An important research question is whether hurricanes are able to maintain their intensities longer as they travel into higher latitudes in a warmer climate. Unfortunately, the placement of the model’s northern boundary prevents us from addressing this issue.

In addition, as our simulations are restricted to the core of the Atlantic hurricane season (August–October), we do not address whether climate warming will change the season length by altering pre-August or post-October storms.

Although we originally intended to use the 18-model ensemble described in ref. 17 as our multimodel ensemble, owing to technical problems, we used a 14-model average to form the relative humidity perturbation, a 17-model average for atmospheric temperatures and winds and all 18 models of ref. 17 for SSTs.
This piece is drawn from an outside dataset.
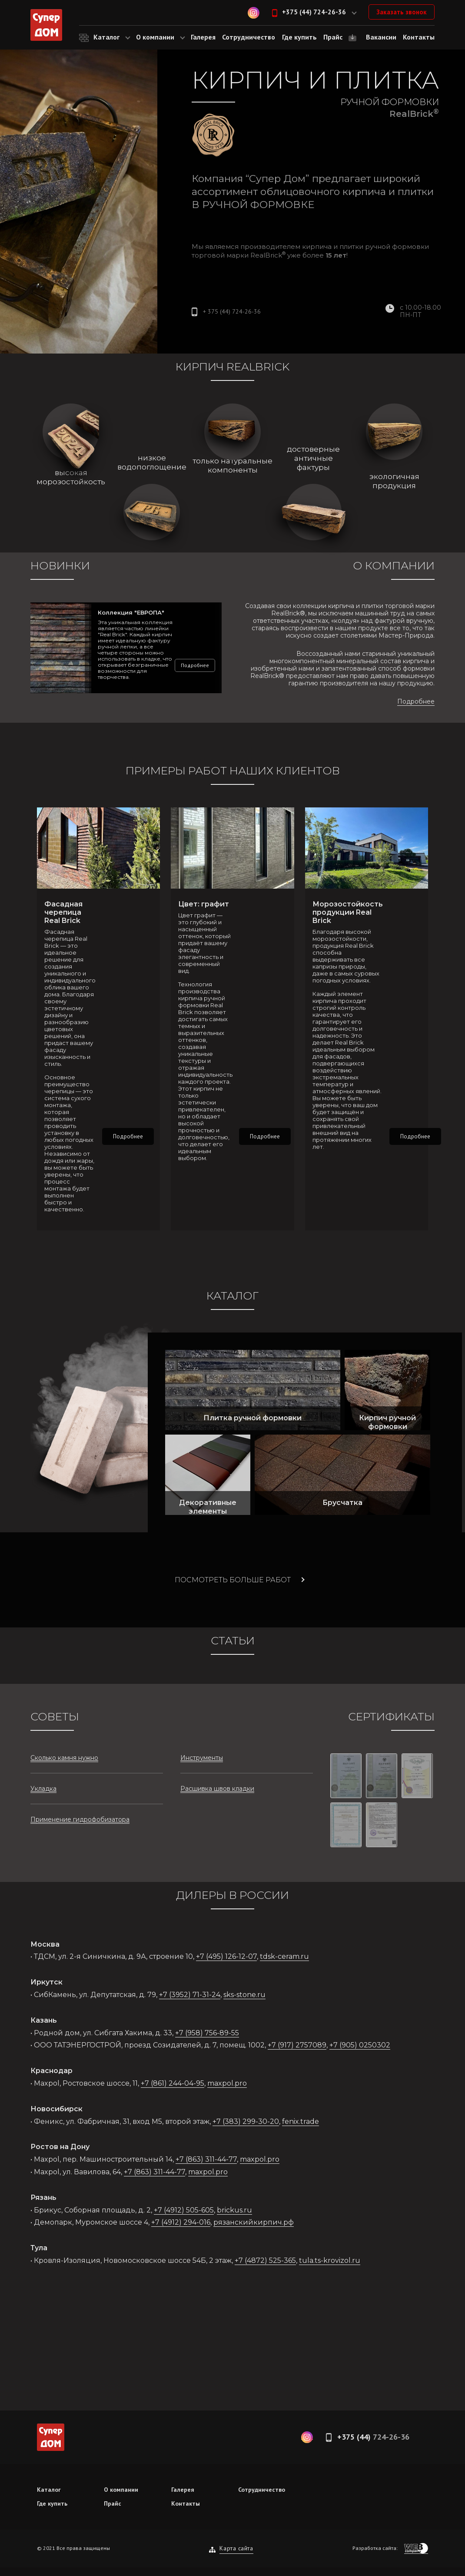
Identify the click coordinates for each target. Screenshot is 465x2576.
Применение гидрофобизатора (80, 1819)
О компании (121, 2489)
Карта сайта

The difference between the full 18-model ensemble and the ensemble mean fields we used in our climate change runs is a very small fraction of the standard deviation of the 18-model estimates. It is extremely unlikely that a set of runs using means over all 18 models could be statistically distinguished from those reported here. The primary source of uncertainty in our climate perturbations is the uncertainty in the climate model projections themselves, rather than the precise set of models used to define our multimodel ensemble climate perturbation.